C’était il y a un demi-siècle. A Paris les rotatives du sous-sol allaient bientôt, peu après midi, faire trembler l’auguste immeuble du 5-7 de la rue des Italiens. Avec une encre à peine sèche on lirait alors un titre teinté d’une prudente espérance : « La greffe d’un cœur constitue un grand succès technique ». Et sous le titre, ceci, en provenance d’un pays où sévirait encore longtemps l’apartheid :  :

« L’état de M. Washkansky, Sud-Africain d’origine lituanienne, âgé de cinquante-cinq ans, et sur lequel a été pratiquée une greffe de cœur dans la nuit de samedi à dimanche, dans un hôpital du Cap, est toujours satisfaisant. Il vit en respiration assistée, par le jeu d’une canule introduite dans la trachée, et subit un traitement  » immunodépresseur « , visant à amoindrir les défenses organiques devant les greffes étrangères. Il est soumis également à des médications anticoagulantes, dans le but d’éviter la formation de caillots (embolies).

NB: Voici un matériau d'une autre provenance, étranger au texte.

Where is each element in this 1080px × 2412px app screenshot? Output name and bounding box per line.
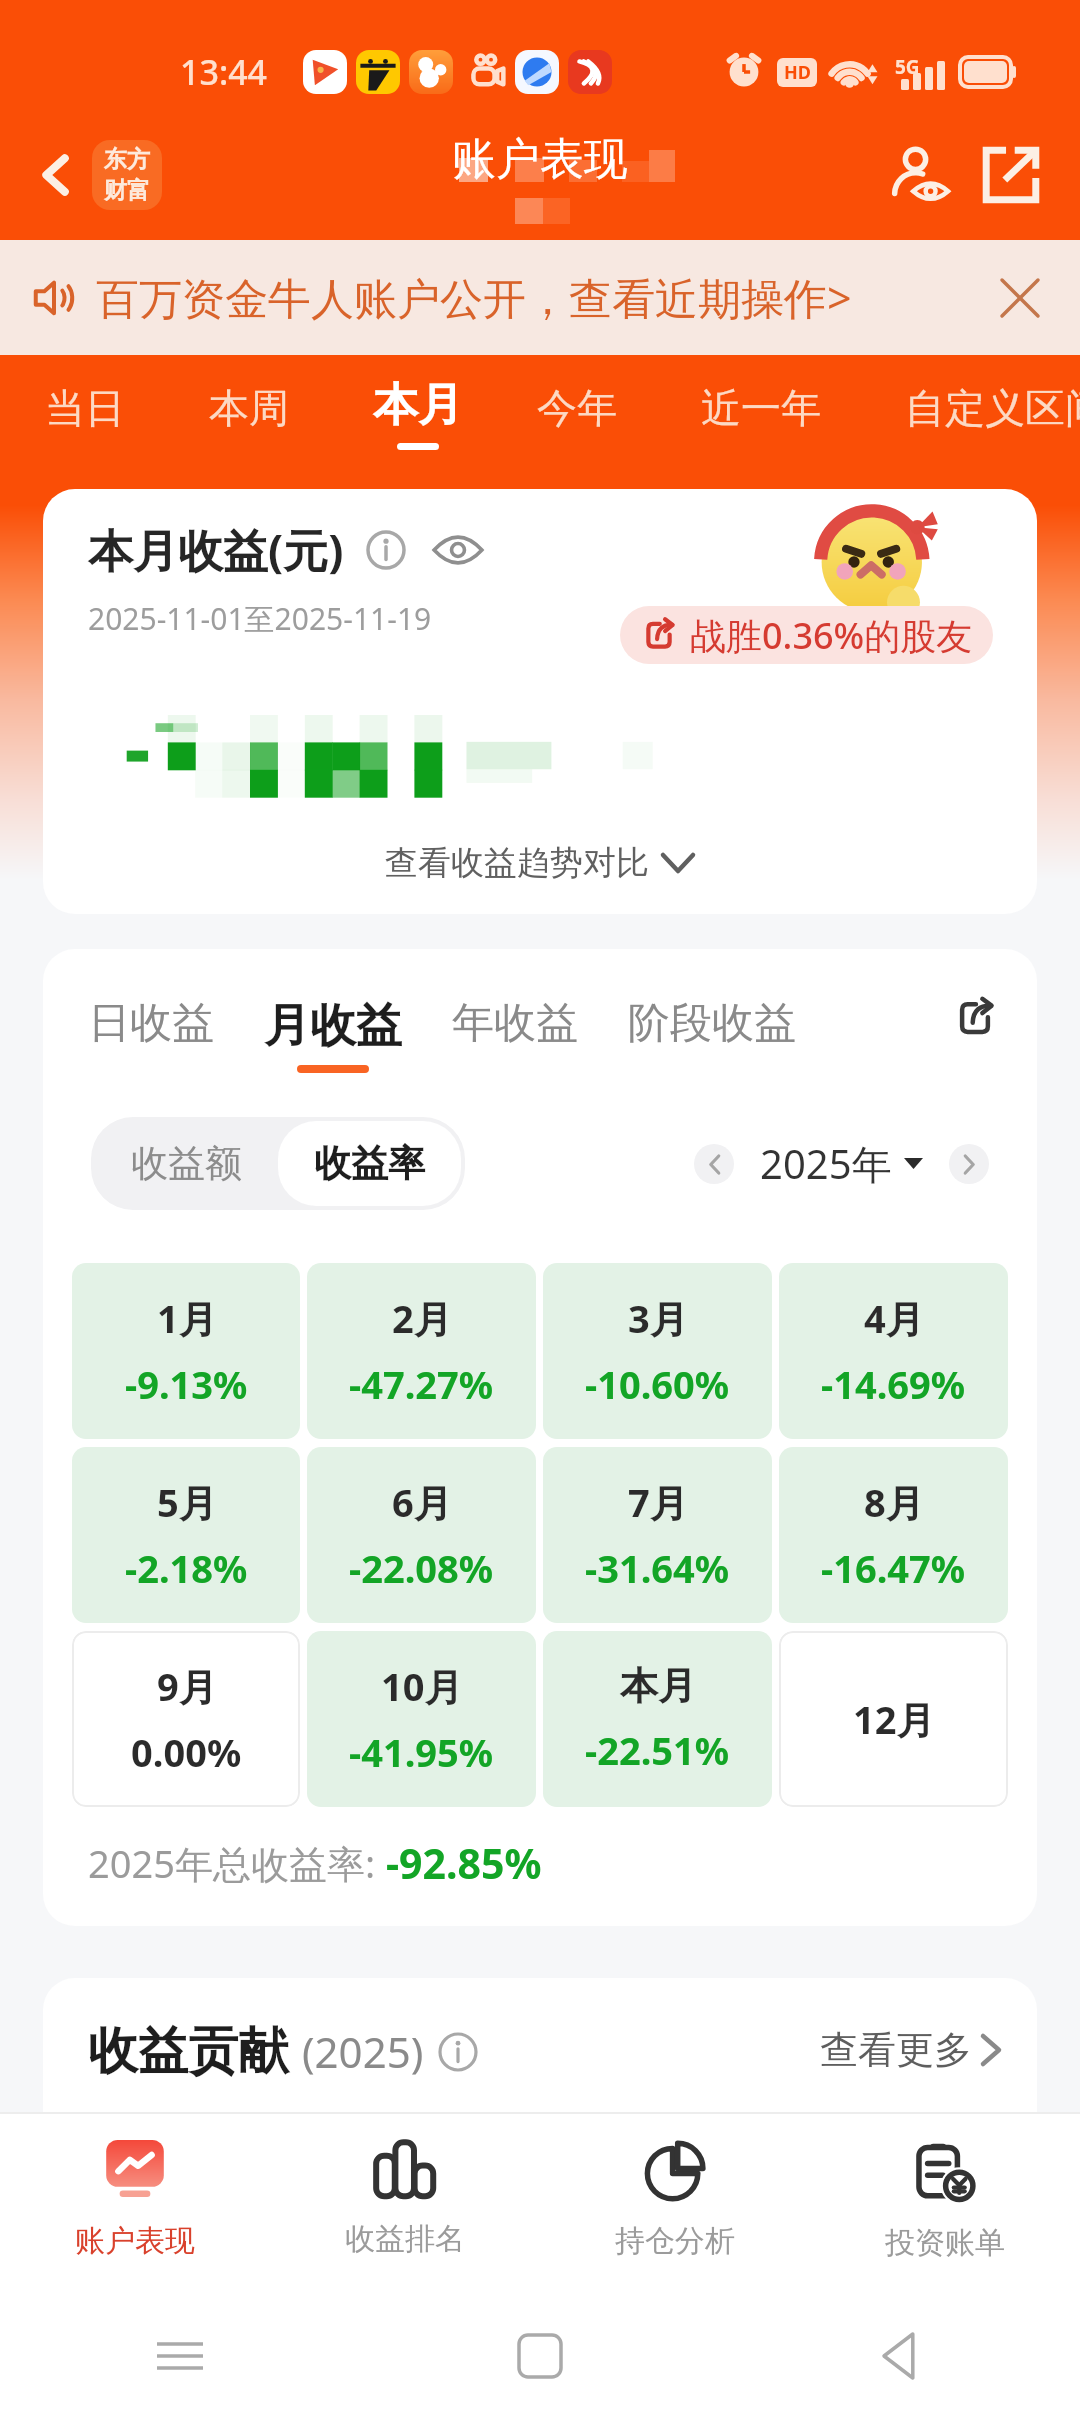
staticText: -41.95% [349, 1726, 494, 1778]
button[interactable]: 近一年 [701, 355, 905, 433]
button[interactable]: 6月 [307, 1447, 536, 1623]
button[interactable]: 2025年 [760, 1136, 923, 1191]
staticText: 6月 [392, 1476, 452, 1528]
button[interactable]: Open external [972, 136, 1050, 214]
button[interactable]: 12月 [779, 1631, 1008, 1807]
staticText: 12月 [853, 1693, 935, 1745]
staticText: -9.13% [125, 1358, 248, 1410]
button[interactable]: 年收益 [452, 997, 628, 1050]
staticText: HD [784, 60, 811, 85]
button[interactable]: 当日 [45, 355, 209, 433]
staticText: -22.08% [349, 1542, 494, 1594]
button[interactable]: 投资账单 [810, 2114, 1080, 2300]
staticText: 0.00% [131, 1726, 242, 1778]
staticText: 账户表现 [75, 2222, 195, 2260]
staticText: 本月 [620, 1662, 696, 1710]
button[interactable]: 本月 [373, 355, 537, 450]
button[interactable]: Next year [949, 1144, 989, 1184]
button[interactable]: 9月 [72, 1631, 300, 1807]
button[interactable]: 2月 [307, 1263, 536, 1439]
button[interactable]: Close [988, 266, 1052, 330]
button[interactable]: 自定义区间 [905, 355, 1080, 433]
button[interactable]: 3月 [543, 1263, 772, 1439]
staticText: 月收益 [264, 997, 402, 1055]
staticText: 投资账单 [885, 2224, 1005, 2262]
staticText: 账户表现 [452, 132, 628, 187]
button[interactable]: 查看更多 [820, 2026, 1002, 2074]
staticText: 收益排名 [345, 2220, 465, 2258]
staticText: 2025年 [760, 1136, 892, 1191]
staticText: 5月 [157, 1476, 217, 1528]
staticText: 5G [895, 54, 920, 80]
staticText: -31.64% [585, 1542, 730, 1594]
staticText: 查看更多 [820, 2026, 972, 2074]
staticText: 收益贡献 [88, 2020, 288, 2083]
staticText: 收益率 [314, 1140, 425, 1187]
button[interactable]: Previous year [694, 1144, 734, 1184]
staticText: 本周 [209, 383, 289, 433]
button[interactable]: Back [22, 141, 90, 209]
staticText: 2月 [392, 1292, 452, 1344]
staticText: -2.18% [125, 1542, 248, 1594]
button[interactable]: 账户表现 [0, 2114, 270, 2300]
button[interactable]: 战胜0.36%的股友 [620, 606, 993, 664]
staticText: 本月 [373, 377, 463, 434]
button[interactable]: 收益排名 [270, 2114, 540, 2300]
button[interactable]: 持仓分析 [540, 2114, 810, 2300]
button[interactable]: Account visibility [880, 136, 958, 214]
button[interactable]: 1月 [72, 1263, 300, 1439]
staticText: -14.69% [821, 1358, 966, 1410]
staticText: -47.27% [349, 1358, 494, 1410]
button[interactable]: 5月 [72, 1447, 300, 1623]
button[interactable]: Share [945, 989, 1005, 1049]
staticText: (2025) [302, 2023, 424, 2080]
button[interactable]: Info [366, 530, 406, 570]
staticText: 10月 [381, 1660, 463, 1712]
staticText: 东方 [104, 145, 150, 174]
staticText: 2025-11-01至2025-11-19 [88, 598, 432, 639]
button[interactable]: 收益率 [278, 1121, 461, 1206]
staticText: 自定义区间 [905, 383, 1080, 433]
button[interactable]: 百万资金牛人账户公开，查看近期操作> [0, 240, 1080, 355]
button[interactable]: 今年 [537, 355, 701, 433]
staticText: 阶段收益 [628, 997, 796, 1050]
staticText: 近一年 [701, 383, 821, 433]
staticText: 2025年总收益率: [88, 1837, 386, 1889]
staticText: 年收益 [452, 997, 578, 1050]
staticText: 查看收益趋势对比 [385, 842, 649, 884]
staticText: 8月 [864, 1476, 924, 1528]
staticText: 3月 [628, 1292, 688, 1344]
staticText: 4月 [864, 1292, 924, 1344]
staticText: 持仓分析 [615, 2222, 735, 2260]
button[interactable]: 查看收益趋势对比 [385, 842, 695, 884]
staticText: -16.47% [821, 1542, 966, 1594]
staticText: 财富 [104, 176, 150, 205]
staticText: -22.51% [585, 1724, 730, 1776]
button[interactable]: Toggle visibility [432, 531, 484, 569]
staticText: 战胜0.36%的股友 [690, 611, 973, 660]
staticText: 本月收益(元) [88, 519, 344, 580]
staticText: 日收益 [88, 997, 214, 1050]
staticText: 1月 [157, 1292, 217, 1344]
staticText: 收益额 [131, 1140, 242, 1187]
staticText: 今年 [537, 383, 617, 433]
staticText: 当日 [45, 383, 125, 433]
staticText: 9月 [157, 1660, 217, 1712]
button[interactable]: 收益额 [95, 1121, 278, 1206]
staticText: 百万资金牛人账户公开，查看近期操作> [96, 268, 852, 327]
button[interactable]: 10月 [307, 1631, 536, 1807]
staticText: 13:44 [180, 49, 268, 95]
button[interactable]: 本月 [543, 1631, 772, 1807]
button[interactable]: 4月 [779, 1263, 1008, 1439]
staticText: -92.85% [386, 1835, 542, 1891]
staticText: -10.60% [585, 1358, 730, 1410]
button[interactable]: 8月 [779, 1447, 1008, 1623]
staticText: 7月 [628, 1476, 688, 1528]
button[interactable]: 日收益 [88, 997, 264, 1050]
button[interactable]: 阶段收益 [628, 997, 846, 1050]
button[interactable]: 东方 [92, 140, 162, 210]
button[interactable]: 本周 [209, 355, 373, 433]
button[interactable]: 7月 [543, 1447, 772, 1623]
button[interactable]: 月收益 [264, 997, 452, 1073]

 « Il est évidemment impossible de se prononcer, comme l’ont souligné les cardiologues responsables de l’hôpital Groote-Shurr, du Cap, où a été accomplie cette greffe, avant que la première période difficile des deux premières semaines ait été franchie. Il est d’ailleurs tout aussi difficile de se prononcer pour l’avenir, car cette greffe d’organe pose, comme toutes les autres, le problème biologique non encore totalement résolu des réactions de défense, de rejet, par lequel l’organisme humain tente de détruire les substances, tissus ou organes étrangers qu’on lui a imposés.

Jeune Noir de dix ans

 « Sur le plan technique, l’intervention avait été décidée, semble-t-il, il y a déjà un mois. Une équipe de trente chirurgiens, anesthésistes, médecins, techniciens et infirmiers étaient, depuis cette époque, mobilisés vingt-quatre heures sur vingt-quatre dans l’attente de l’intervention, qui exigeait la possibilité du prélèvement immédiat d’un cœur sain chez un malade décédé. Elle avait été envisagée il y a six jours, mais le délai écoulé entre la mort du  » donneur  » et la possibilité de prélèvement de son cœur s’était avéré trop long.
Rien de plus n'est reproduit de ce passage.